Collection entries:
━━━

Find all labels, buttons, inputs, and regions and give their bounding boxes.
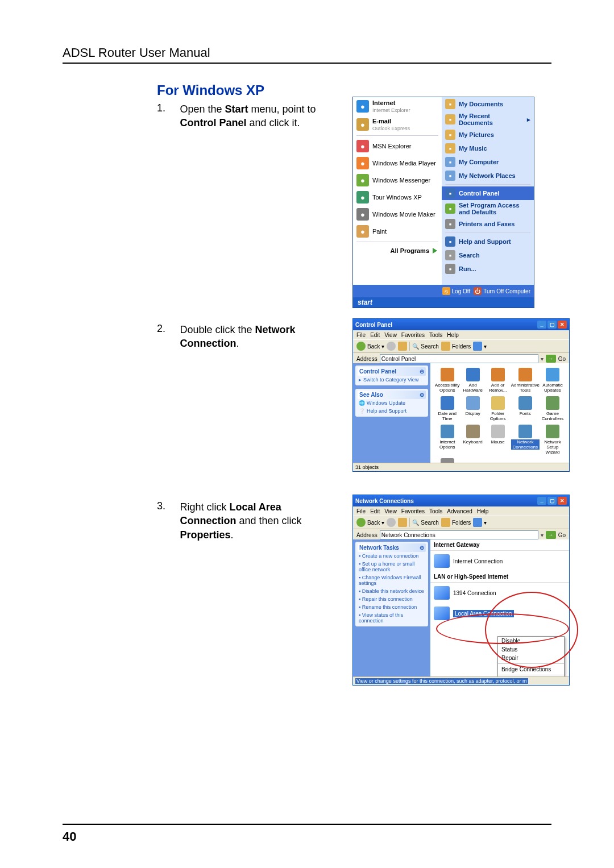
connection-internet[interactable]: Internet Connection: [430, 551, 569, 571]
start-menu-right-item[interactable]: ▪Set Program Access and Defaults: [442, 200, 534, 217]
cp-icon[interactable]: Keyboard: [461, 425, 485, 455]
network-task-link[interactable]: ▪ Rename this connection: [358, 603, 426, 611]
search-button[interactable]: 🔍Search: [412, 520, 439, 526]
folder-icon: ▪: [445, 236, 455, 247]
close-button[interactable]: ✕: [558, 321, 567, 329]
menu-view[interactable]: View: [384, 332, 397, 338]
search-button[interactable]: 🔍Search: [412, 343, 439, 350]
menu-tools[interactable]: Tools: [429, 332, 442, 338]
menu-file[interactable]: File: [356, 332, 366, 338]
views-button[interactable]: ▾: [473, 342, 487, 351]
views-icon: [473, 342, 482, 351]
cp-icon[interactable]: Network Setup Wizard: [541, 425, 565, 455]
control-panel-item-icon: [491, 368, 505, 381]
start-menu-right-item[interactable]: ▪My Network Places: [442, 169, 534, 182]
menu-favorites[interactable]: Favorites: [401, 332, 425, 338]
start-menu-item[interactable]: ●Windows Messenger: [353, 172, 442, 189]
connection-local-area[interactable]: Local Area Connection: [430, 603, 569, 624]
cp-icon[interactable]: Add Hardware: [461, 368, 485, 393]
menu-favorites[interactable]: Favorites: [401, 508, 425, 514]
network-task-link[interactable]: ▪ Repair this connection: [358, 595, 426, 603]
start-menu-right-item[interactable]: ▪My Recent Documents▸: [442, 111, 534, 128]
windows-update-link[interactable]: 🌐 Windows Update: [358, 399, 426, 407]
menu-help[interactable]: Help: [477, 508, 489, 514]
all-programs[interactable]: All Programs: [353, 244, 442, 258]
cp-icon[interactable]: Network Connections: [511, 425, 540, 455]
start-menu-item[interactable]: ●Tour Windows XP: [353, 189, 442, 206]
network-task-link[interactable]: ▪ Create a new connection: [358, 552, 426, 560]
start-menu-item[interactable]: ●Windows Media Player: [353, 155, 442, 172]
log-off-button[interactable]: ⎋Log Off: [442, 287, 471, 295]
start-menu-right-item[interactable]: ▪My Pictures: [442, 128, 534, 142]
control-panel-item-icon: [441, 425, 454, 438]
menu-view[interactable]: View: [384, 508, 397, 514]
minimize-button[interactable]: _: [537, 321, 546, 329]
start-menu-item[interactable]: ●Windows Movie Maker: [353, 206, 442, 223]
help-support-link[interactable]: ❔ Help and Support: [358, 407, 426, 415]
start-menu-right-item[interactable]: ▪Run...: [442, 262, 534, 276]
back-button[interactable]: Back ▾: [356, 518, 384, 527]
menu-advanced[interactable]: Advanced: [447, 508, 472, 514]
cp-icon[interactable]: Automatic Updates: [541, 368, 565, 393]
network-task-link[interactable]: ▪ Disable this network device: [358, 587, 426, 595]
cp-icon[interactable]: Accessibility Options: [435, 368, 460, 393]
maximize-button[interactable]: ▢: [547, 497, 557, 505]
context-menu-disable[interactable]: Disable: [498, 637, 564, 645]
menu-edit[interactable]: Edit: [370, 332, 380, 338]
address-input[interactable]: [380, 530, 538, 539]
go-button[interactable]: →: [546, 531, 556, 539]
start-menu-right-item[interactable]: ▪My Computer: [442, 155, 534, 169]
menu-tools[interactable]: Tools: [429, 508, 442, 514]
menu-file[interactable]: File: [356, 508, 366, 514]
start-menu-pinned[interactable]: ●InternetInternet Explorer: [353, 97, 442, 115]
cp-icon[interactable]: Folder Options: [486, 396, 510, 421]
start-menu-right-item[interactable]: ▪Printers and Faxes: [442, 217, 534, 231]
network-task-link[interactable]: ▪ View status of this connection: [358, 611, 426, 625]
folder-icon: [441, 518, 450, 527]
forward-button[interactable]: [387, 342, 396, 351]
folders-button[interactable]: Folders: [441, 518, 471, 527]
cp-icon[interactable]: Administrative Tools: [511, 368, 540, 393]
menu-edit[interactable]: Edit: [370, 508, 380, 514]
context-menu-bridge-connections[interactable]: Bridge Connections: [498, 665, 564, 674]
switch-category-view-link[interactable]: ▸ Switch to Category View: [358, 376, 426, 384]
views-button[interactable]: ▾: [473, 518, 487, 527]
screenshot-start-menu: ●InternetInternet Explorer●E-mailOutlook…: [352, 97, 534, 308]
turn-off-button[interactable]: ⏻Turn Off Computer: [474, 287, 530, 295]
context-menu-repair[interactable]: Repair: [498, 654, 564, 662]
go-button[interactable]: →: [546, 355, 556, 363]
start-menu-right-item[interactable]: ▪Search: [442, 248, 534, 262]
cp-icon[interactable]: Add or Remov...: [486, 368, 510, 393]
start-menu-right-item[interactable]: ▪My Music: [442, 142, 534, 155]
minimize-button[interactable]: _: [537, 497, 546, 505]
start-menu-right-item[interactable]: ▪Control Panel: [442, 186, 534, 200]
up-button[interactable]: [398, 342, 407, 351]
cp-icon[interactable]: Internet Options: [435, 425, 460, 455]
window-title: Control Panel: [355, 322, 392, 328]
cp-icon[interactable]: Display: [461, 396, 485, 421]
control-panel-item-icon: [546, 368, 559, 381]
context-menu-status[interactable]: Status: [498, 645, 564, 654]
network-task-link[interactable]: ▪ Set up a home or small office network: [358, 560, 426, 574]
folders-button[interactable]: Folders: [441, 342, 471, 351]
close-button[interactable]: ✕: [558, 497, 567, 505]
start-menu-right-item[interactable]: ▪My Documents: [442, 97, 534, 111]
maximize-button[interactable]: ▢: [547, 321, 557, 329]
start-menu-item[interactable]: ●MSN Explorer: [353, 138, 442, 155]
cp-icon[interactable]: Game Controllers: [541, 396, 565, 421]
group-internet-gateway: Internet Gateway: [430, 539, 569, 551]
back-button[interactable]: Back ▾: [356, 342, 384, 351]
start-menu-right-item[interactable]: ▪Help and Support: [442, 235, 534, 248]
start-menu-pinned[interactable]: ●E-mailOutlook Express: [353, 115, 442, 134]
forward-button[interactable]: [387, 518, 396, 527]
network-task-link[interactable]: ▪ Change Windows Firewall settings: [358, 574, 426, 587]
connection-1394[interactable]: 1394 Connection: [430, 583, 569, 603]
cp-icon[interactable]: Date and Time: [435, 396, 460, 421]
start-button[interactable]: start: [353, 297, 534, 308]
start-menu-item[interactable]: ●Paint: [353, 223, 442, 240]
up-button[interactable]: [398, 518, 407, 527]
cp-icon[interactable]: Mouse: [486, 425, 510, 455]
menu-help[interactable]: Help: [447, 332, 459, 338]
cp-icon[interactable]: Fonts: [511, 396, 540, 421]
address-input[interactable]: [380, 354, 538, 363]
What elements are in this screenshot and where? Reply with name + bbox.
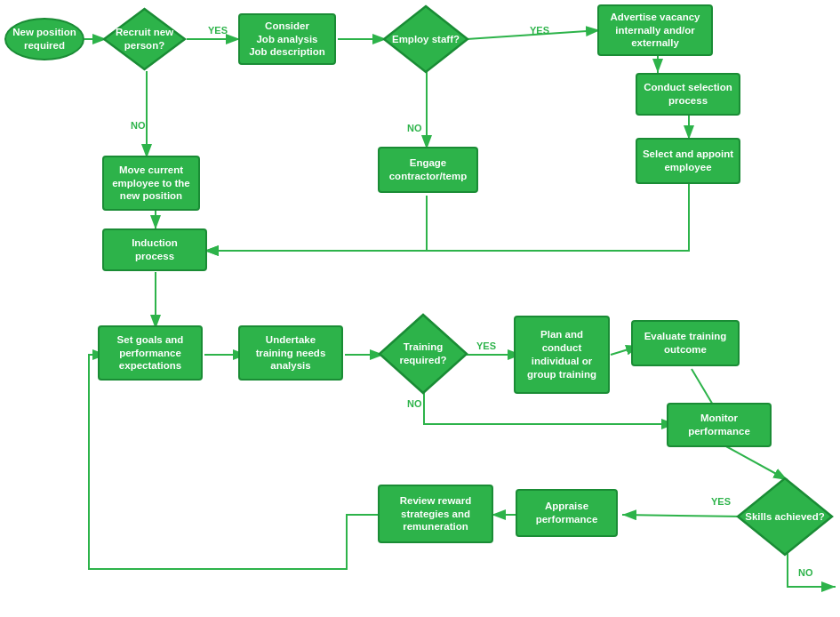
set-goals-node: Set goals andperformanceexpectations [98,325,203,381]
flowchart: YES NO YES NO YES NO YES NO New position… [0,0,840,617]
svg-text:NO: NO [131,120,146,131]
employ-staff-node: Employ staff? [382,4,469,74]
skills-achieved-node: Skills achieved? [736,477,834,557]
select-appoint-node: Select and appointemployee [636,138,740,184]
svg-text:NO: NO [407,398,422,409]
monitor-performance-node: Monitorperformance [667,403,772,447]
training-needs-node: Undertaketraining needsanalysis [238,325,343,381]
svg-text:YES: YES [208,25,228,36]
svg-line-17 [724,445,788,480]
svg-text:YES: YES [530,25,549,36]
review-reward-node: Review rewardstrategies andremuneration [378,485,493,543]
consider-job-node: ConsiderJob analysisJob description [238,13,336,65]
evaluate-training-node: Evaluate trainingoutcome [631,320,740,366]
induction-process-node: Inductionprocess [102,228,207,271]
svg-text:YES: YES [711,496,731,507]
svg-text:NO: NO [798,567,813,578]
new-position-node: New position required [4,18,84,60]
conduct-selection-node: Conduct selectionprocess [636,73,740,116]
move-employee-node: Move currentemployee to thenew position [102,156,200,211]
svg-line-4 [467,30,600,39]
appraise-performance-node: Appraiseperformance [516,489,618,537]
plan-training-node: Plan andconductindividual orgroup traini… [514,316,610,394]
engage-contractor-node: Engagecontractor/temp [378,147,478,193]
svg-line-18 [622,515,745,517]
svg-text:YES: YES [476,341,496,351]
svg-text:NO: NO [407,123,422,133]
training-required-node: Trainingrequired? [378,313,468,395]
recruit-new-node: Recruit newperson? [102,7,187,71]
advertise-node: Advertise vacancyinternally and/orextern… [597,4,713,56]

━━━

__Your objective__
Of the lines above, copy each that contains "Windows".

__Reply to the exercise__
start-menu-item[interactable]: ●Windows Messenger: [353, 172, 442, 189]
windows-update-link[interactable]: 🌐 Windows Update: [358, 399, 426, 407]
start-menu-item[interactable]: ●Tour Windows XP: [353, 189, 442, 206]
start-menu-item[interactable]: ●Windows Media Player: [353, 155, 442, 172]
start-menu-item[interactable]: ●Windows Movie Maker: [353, 206, 442, 223]
network-task-link[interactable]: ▪ Change Windows Firewall settings: [358, 574, 426, 587]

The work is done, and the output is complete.